4. A kit according to claim 2 or 3, wherein the kit is for distinguishing liver cancer samples from liver non-cancerous disease samples;

Preferably, the liver non-cancerous disease comprises: cirrhosis, chronic viral hepatitis B, liver metastasis, high cholesterol, alcoholic liver disease, cyst, fatty liver disease (NAFLD), fibrosis, jaundice, primary Sclerosing Cholangitis (PSC), hemochromatosis, primary biliary cirrhosis, or alpha-1 antitrypsin deficiency.

5. Use of a reagent for detecting the biomarker combination of claim 1 in the preparation of a kit for distinguishing a liver cancer sample from a liver non-cancer disease sample;

6. A methylation data classification method comprising:

acquiring first methylation data corresponding to the biomarker combination of claim 1 in a sample to be tested;

correcting the first methylation data according to the confusion factor corresponding to the sample to be detected to obtain second methylation data;

Classifying based on a preset rule according to the second methylation data and a classification threshold value, and generating indication information for indicating the classification to which the sample to be detected belongs;

The preset rule comprises the steps of comparing the numerical value of the second methylation data with a classification threshold value, and generating the indication information according to a comparison result; preferably, in response to the value of the second methylation data being smaller than or equal to the classification threshold, first indication information for indicating the classification to which the sample to be tested belongs is generated, and in response to the value of the second methylation data being larger than the classification threshold, second indication information for indicating the classification to which the sample to be tested belongs is generated;

Preferably, the classification to which the sample to be tested belongs includes: liver cancer, liver cirrhosis, chronic viral hepatitis B, liver metastasis, high cholesterol, alcoholic liver disease, cyst, fatty liver disease (NAFLD), fibrosis, jaundice, primary Sclerosing Cholangitis (PSC), hemochromatosis, primary biliary cirrhosis, or alpha-1 antitrypsin deficiency.

7. The method of claim 6, wherein the sample to be tested is selected from any one or more of the following: tissue samples, blood samples, saliva, sputum, pleural effusion, lung lavage, peritoneal effusion, peritoneal lavage, enema, and cerebrospinal fluid.
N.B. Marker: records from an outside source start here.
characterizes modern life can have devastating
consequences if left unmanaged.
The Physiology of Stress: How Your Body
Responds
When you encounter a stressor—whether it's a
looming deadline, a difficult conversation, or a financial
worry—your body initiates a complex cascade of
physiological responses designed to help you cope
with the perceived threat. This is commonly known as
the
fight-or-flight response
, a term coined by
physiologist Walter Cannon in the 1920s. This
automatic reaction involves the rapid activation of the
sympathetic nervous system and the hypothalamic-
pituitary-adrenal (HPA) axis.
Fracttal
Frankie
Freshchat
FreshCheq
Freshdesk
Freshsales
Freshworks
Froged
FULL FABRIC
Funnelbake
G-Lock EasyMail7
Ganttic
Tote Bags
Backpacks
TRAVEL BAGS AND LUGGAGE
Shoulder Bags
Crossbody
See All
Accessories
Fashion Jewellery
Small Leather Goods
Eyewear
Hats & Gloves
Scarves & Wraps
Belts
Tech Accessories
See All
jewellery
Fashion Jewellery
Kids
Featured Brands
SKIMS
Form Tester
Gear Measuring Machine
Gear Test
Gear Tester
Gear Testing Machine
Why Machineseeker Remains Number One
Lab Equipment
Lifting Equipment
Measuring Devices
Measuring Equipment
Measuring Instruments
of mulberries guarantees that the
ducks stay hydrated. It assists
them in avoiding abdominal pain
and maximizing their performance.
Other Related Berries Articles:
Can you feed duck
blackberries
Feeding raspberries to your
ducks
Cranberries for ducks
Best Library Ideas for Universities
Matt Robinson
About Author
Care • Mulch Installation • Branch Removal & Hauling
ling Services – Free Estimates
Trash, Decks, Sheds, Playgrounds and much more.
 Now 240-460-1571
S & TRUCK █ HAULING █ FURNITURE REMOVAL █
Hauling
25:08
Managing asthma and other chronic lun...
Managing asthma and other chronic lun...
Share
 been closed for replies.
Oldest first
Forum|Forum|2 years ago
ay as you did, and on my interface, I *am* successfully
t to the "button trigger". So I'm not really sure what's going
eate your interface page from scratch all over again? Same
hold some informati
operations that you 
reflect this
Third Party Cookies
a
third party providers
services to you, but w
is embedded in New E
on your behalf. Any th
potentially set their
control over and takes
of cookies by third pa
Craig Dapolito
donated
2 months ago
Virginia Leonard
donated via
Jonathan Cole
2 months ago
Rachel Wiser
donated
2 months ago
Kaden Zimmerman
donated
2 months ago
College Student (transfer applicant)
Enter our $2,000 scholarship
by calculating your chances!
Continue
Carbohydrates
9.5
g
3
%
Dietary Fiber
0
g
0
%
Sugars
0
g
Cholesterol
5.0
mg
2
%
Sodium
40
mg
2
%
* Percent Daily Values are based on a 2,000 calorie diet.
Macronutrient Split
8. An apparatus for distinguishing a liver cancer sample from a liver non-cancer disease sample, comprising:

An acquisition unit configured to acquire first methylation data corresponding to the biomarker combination of claim 1 in a sample to be tested;

The correction unit is configured to correct the first methylation data according to the confusion factor corresponding to the sample to be detected to obtain second methylation data;

The classifying unit is configured to generate indicating information for indicating the class to which the sample to be detected belongs based on a preset rule according to the second methylation data and a classifying threshold, wherein the preset rule comprises comparing the value of the second methylation data with the classifying threshold, and generating the indicating information according to a comparison result; preferably, in response to the value of the second methylation data being smaller than or equal to the classification threshold, first indication information for indicating the classification to which the sample to be tested belongs is generated, and in response to the value of the second methylation data being larger than the classification threshold, second indication information for indicating the classification to which the sample to be tested belongs is generated;

9. An electronic device, comprising:

one or more processors;

A storage device having one or more programs stored thereon,

The one or more programs, when executed by the one or more processors, cause the one or more processors to implement the method of claim 6 or 7.

10. A computer readable storage medium having stored thereon a computer program, wherein the computer program when executed by one or more processors implements the method of claim 6 or 7.